[Available data — start]

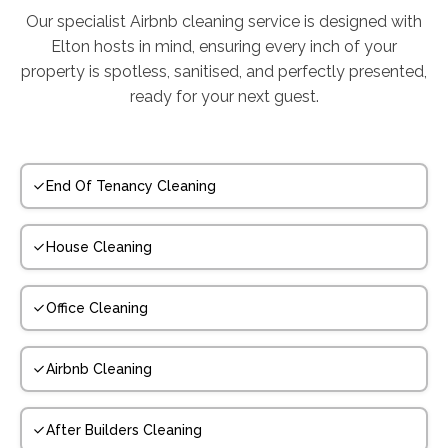
Our specialist Airbnb cleaning service is designed with
Elton hosts in mind, ensuring every inch of your
property is spotless, sanitised, and perfectly presented,
ready for your next guest.
End Of Tenancy Cleaning
House Cleaning
Office Cleaning
Airbnb Cleaning
After Builders Cleaning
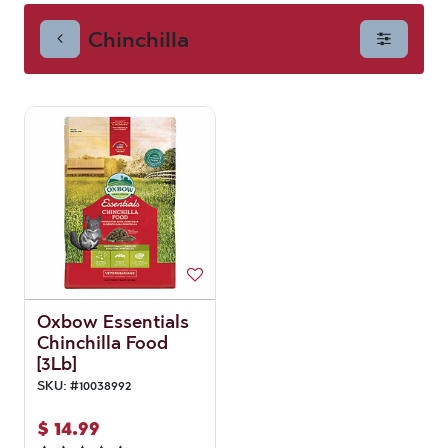
Chinchilla
Oxbow Essentials
Chinchilla Food
[3Lb]
SKU:
#
10038992
$
14.99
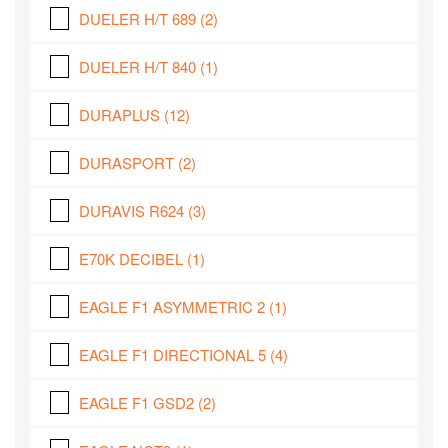
DUELER H/T 689
(2)
DUELER H/T 840
(1)
DURAPLUS
(12)
DURASPORT
(2)
DURAVIS R624
(3)
E70K DECIBEL
(1)
EAGLE F1 ASYMMETRIC 2
(1)
EAGLE F1 DIRECTIONAL 5
(4)
EAGLE F1 GSD2
(2)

[Available data — finish]

Action item: Pull out the lines above in which the word "Airbnb" appears.

Response:
Our specialist Airbnb cleaning service is designed with
Airbnb Cleaning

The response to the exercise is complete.